**BRIEF**:
In this exercise, reproduce all the entries that follow exactly.

[Stored data entries]
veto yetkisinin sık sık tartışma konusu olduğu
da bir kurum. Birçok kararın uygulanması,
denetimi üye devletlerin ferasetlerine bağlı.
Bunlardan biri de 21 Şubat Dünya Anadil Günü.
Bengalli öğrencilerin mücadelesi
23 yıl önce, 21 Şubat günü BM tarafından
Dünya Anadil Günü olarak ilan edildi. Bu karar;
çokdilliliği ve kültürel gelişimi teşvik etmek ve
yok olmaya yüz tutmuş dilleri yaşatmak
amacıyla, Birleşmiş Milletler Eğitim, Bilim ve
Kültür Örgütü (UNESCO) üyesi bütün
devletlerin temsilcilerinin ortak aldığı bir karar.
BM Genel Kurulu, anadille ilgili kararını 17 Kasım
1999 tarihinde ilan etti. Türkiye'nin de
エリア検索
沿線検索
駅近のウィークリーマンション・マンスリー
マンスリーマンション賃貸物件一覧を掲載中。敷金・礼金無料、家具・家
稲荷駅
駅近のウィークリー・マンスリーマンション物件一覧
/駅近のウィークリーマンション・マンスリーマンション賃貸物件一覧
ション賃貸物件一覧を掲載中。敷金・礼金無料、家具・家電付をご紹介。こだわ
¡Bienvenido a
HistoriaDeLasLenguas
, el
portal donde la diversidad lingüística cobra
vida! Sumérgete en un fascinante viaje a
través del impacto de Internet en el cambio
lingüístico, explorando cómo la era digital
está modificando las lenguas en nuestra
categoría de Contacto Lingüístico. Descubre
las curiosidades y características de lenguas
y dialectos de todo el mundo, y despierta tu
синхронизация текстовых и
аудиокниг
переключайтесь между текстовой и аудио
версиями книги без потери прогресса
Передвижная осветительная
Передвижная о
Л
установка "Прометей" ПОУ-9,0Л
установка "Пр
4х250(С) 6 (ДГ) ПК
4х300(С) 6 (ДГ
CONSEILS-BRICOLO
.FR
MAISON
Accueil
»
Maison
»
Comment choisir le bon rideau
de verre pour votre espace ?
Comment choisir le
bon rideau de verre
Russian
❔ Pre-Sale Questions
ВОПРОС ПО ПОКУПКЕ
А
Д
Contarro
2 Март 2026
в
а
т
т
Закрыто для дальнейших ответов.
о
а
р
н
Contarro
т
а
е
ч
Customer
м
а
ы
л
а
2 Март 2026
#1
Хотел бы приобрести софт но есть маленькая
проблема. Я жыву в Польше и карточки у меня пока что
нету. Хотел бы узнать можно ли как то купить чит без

**OUTPUT OF THE EXERCISE**:
veto yetkisinin sık sık tartışma konusu olduğu
da bir kurum. Birçok kararın uygulanması,
denetimi üye devletlerin ferasetlerine bağlı.
Bunlardan biri de 21 Şubat Dünya Anadil Günü.
Bengalli öğrencilerin mücadelesi
23 yıl önce, 21 Şubat günü BM tarafından
Dünya Anadil Günü olarak ilan edildi. Bu karar;
çokdilliliği ve kültürel gelişimi teşvik etmek ve
yok olmaya yüz tutmuş dilleri yaşatmak
amacıyla, Birleşmiş Milletler Eğitim, Bilim ve
Kültür Örgütü (UNESCO) üyesi bütün
devletlerin temsilcilerinin ortak aldığı bir karar.
BM Genel Kurulu, anadille ilgili kararını 17 Kasım
1999 tarihinde ilan etti. Türkiye'nin de
エリア検索
沿線検索
駅近のウィークリーマンション・マンスリー
マンスリーマンション賃貸物件一覧を掲載中。敷金・礼金無料、家具・家
稲荷駅
駅近のウィークリー・マンスリーマンション物件一覧
/駅近のウィークリーマンション・マンスリーマンション賃貸物件一覧
ション賃貸物件一覧を掲載中。敷金・礼金無料、家具・家電付をご紹介。こだわ
¡Bienvenido a
HistoriaDeLasLenguas
, el
portal donde la diversidad lingüística cobra
vida! Sumérgete en un fascinante viaje a
través del impacto de Internet en el cambio
lingüístico, explorando cómo la era digital
está modificando las lenguas en nuestra
categoría de Contacto Lingüístico. Descubre
las curiosidades y características de lenguas
y dialectos de todo el mundo, y despierta tu
синхронизация текстовых и
аудиокниг
переключайтесь между текстовой и аудио
версиями книги без потери прогресса
Передвижная осветительная
Передвижная о
Л
установка "Прометей" ПОУ-9,0Л
установка "Пр
4х250(С) 6 (ДГ) ПК
4х300(С) 6 (ДГ
CONSEILS-BRICOLO
.FR
MAISON
Accueil
»
Maison
»
Comment choisir le bon rideau
de verre pour votre espace ?
Comment choisir le
bon rideau de verre
Russian
❔ Pre-Sale Questions
ВОПРОС ПО ПОКУПКЕ
А
Д
Contarro
2 Март 2026
в
а
т
т
Закрыто для дальнейших ответов.
о
а
р
н
Contarro
т
а
е
ч
Customer
м
а
ы
л
а
2 Март 2026
#1
Хотел бы приобрести софт но есть маленькая
проблема. Я жыву в Польше и карточки у меня пока что
нету. Хотел бы узнать можно ли как то купить чит без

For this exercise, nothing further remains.